I am working with a dataset where each input sample is a matrix, and the output corresponding to each input is also a matrix (of shape
(400, 10)). The input samples do not have translation invariance. Each output image has shape
(16, 16) . The output matrices have translation invariance.
I want to build a neural network which can learn how to predict the output images from the aforementioned data. It seems to me that one needs to think of a neural network here which does regression on the output images to learn. Presently, I am using 1000 data samples for learning in the neural network (input samples and corresponding output images). What is the best way to build a neural network for this task?
Presently, I am using multi-layer perceptron (MLP) with mean square error (MSE) loss for this task. I flatten the input matrices before I feed them into the MLP, and use a standard MLP with multiple hidden layers (4-5) with many hidden units for this task.
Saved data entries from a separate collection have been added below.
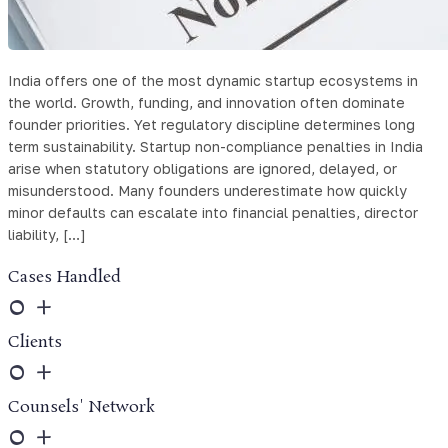
India offers one of the most dynamic startup ecosystems in
the world. Growth, funding, and innovation often dominate
founder priorities. Yet regulatory discipline determines long
term sustainability. Startup non-compliance penalties in India
arise when statutory obligations are ignored, delayed, or
misunderstood. Many founders underestimate how quickly
minor defaults can escalate into financial penalties, director
liability, […]
Cases Handled
0
+
Clients
0
+
Counsels' Network
0
+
While a visual inspection shows that the true and predicted output images are in relatively good agreement for training data, I find a mismatch between true and predicted (reconstructed) output images for validation data. The bottom plot shows pictures of true and predicted (reconstructed) output images for training and validation data for chosen samples.
Presently, I am using training and validation loss curves (with respect to iteration) to measure performance. I want to have a robust metric for comparison which can tell me whether the prediction is a random image or not.
How can I get the model to generalize to the validation set better?